(Exercise input Opens)

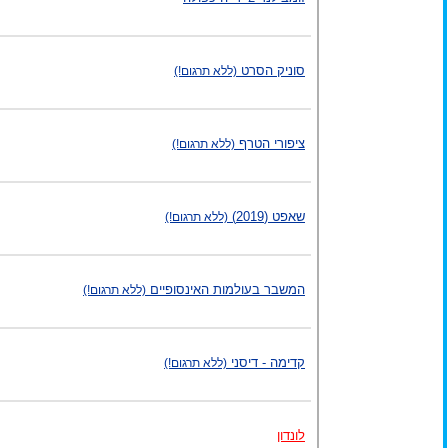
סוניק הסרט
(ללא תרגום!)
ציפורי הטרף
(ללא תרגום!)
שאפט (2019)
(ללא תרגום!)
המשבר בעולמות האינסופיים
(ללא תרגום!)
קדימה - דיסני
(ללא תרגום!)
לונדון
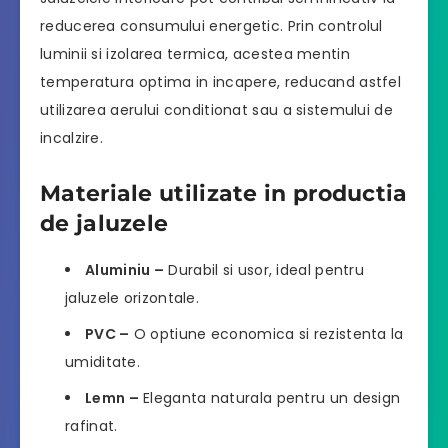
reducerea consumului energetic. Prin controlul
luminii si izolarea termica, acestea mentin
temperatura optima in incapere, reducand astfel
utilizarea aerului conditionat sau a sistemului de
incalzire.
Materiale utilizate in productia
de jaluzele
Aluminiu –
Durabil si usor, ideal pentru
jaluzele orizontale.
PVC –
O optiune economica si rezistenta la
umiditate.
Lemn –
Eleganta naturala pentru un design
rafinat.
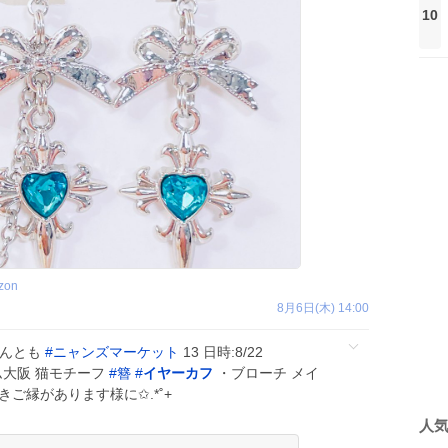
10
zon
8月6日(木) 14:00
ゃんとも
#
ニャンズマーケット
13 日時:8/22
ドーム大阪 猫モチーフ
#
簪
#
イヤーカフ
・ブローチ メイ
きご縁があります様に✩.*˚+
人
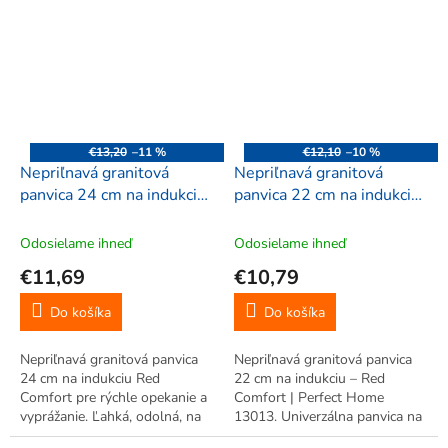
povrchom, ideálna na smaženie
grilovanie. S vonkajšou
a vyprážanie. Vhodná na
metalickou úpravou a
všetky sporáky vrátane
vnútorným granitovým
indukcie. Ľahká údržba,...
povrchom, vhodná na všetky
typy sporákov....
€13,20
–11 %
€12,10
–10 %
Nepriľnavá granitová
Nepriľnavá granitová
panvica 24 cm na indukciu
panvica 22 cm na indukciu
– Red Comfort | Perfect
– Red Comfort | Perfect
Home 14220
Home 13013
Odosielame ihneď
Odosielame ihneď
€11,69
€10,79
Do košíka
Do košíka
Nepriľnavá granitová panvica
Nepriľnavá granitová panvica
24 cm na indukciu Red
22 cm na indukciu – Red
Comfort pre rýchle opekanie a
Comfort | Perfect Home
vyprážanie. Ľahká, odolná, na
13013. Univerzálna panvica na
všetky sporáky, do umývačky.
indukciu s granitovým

(Exercise input Closes)

▸ **Work task**
Your copy of the entries must be exact and must not include any of their pictures.

▸ **Expected answer**
סוניק הסרט
(ללא תרגום!)
ציפורי הטרף
(ללא תרגום!)
שאפט (2019)
(ללא תרגום!)
המשבר בעולמות האינסופיים
(ללא תרגום!)
קדימה - דיסני
(ללא תרגום!)
לונדון
reducerea consumului energetic. Prin controlul
luminii si izolarea termica, acestea mentin
temperatura optima in incapere, reducand astfel
utilizarea aerului conditionat sau a sistemului de
incalzire.
Materiale utilizate in productia
de jaluzele
Aluminiu –
Durabil si usor, ideal pentru
jaluzele orizontale.
PVC –
O optiune economica si rezistenta la
umiditate.
Lemn –
Eleganta naturala pentru un design
rafinat.
10
zon
8月6日(木) 14:00
ゃんとも
#
ニャンズマーケット
13 日時:8/22
ドーム大阪 猫モチーフ
#
簪
#
イヤーカフ
・ブローチ メイ
きご縁があります様に✩.*˚+
人
povrchom, ideálna na smaženie
grilovanie. S vonkajšou
a vyprážanie. Vhodná na
metalickou úpravou a
všetky sporáky vrátane
vnútorným granitovým
indukcie. Ľahká údržba,...
povrchom, vhodná na všetky
typy sporákov....
€13,20
–11 %
€12,10
–10 %
Nepriľnavá granitová
Nepriľnavá granitová
panvica 24 cm na indukciu
panvica 22 cm na indukciu
– Red Comfort | Perfect
– Red Comfort | Perfect
Home 14220
Home 13013
Odosielame ihneď
Odosielame ihneď
€11,69
€10,79
Do košíka
Do košíka
Nepriľnavá granitová panvica
Nepriľnavá granitová panvica
24 cm na indukciu Red
22 cm na indukciu – Red
Comfort pre rýchle opekanie a
Comfort | Perfect Home
vyprážanie. Ľahká, odolná, na
13013. Univerzálna panvica na
všetky sporáky, do umývačky.
indukciu s granitovým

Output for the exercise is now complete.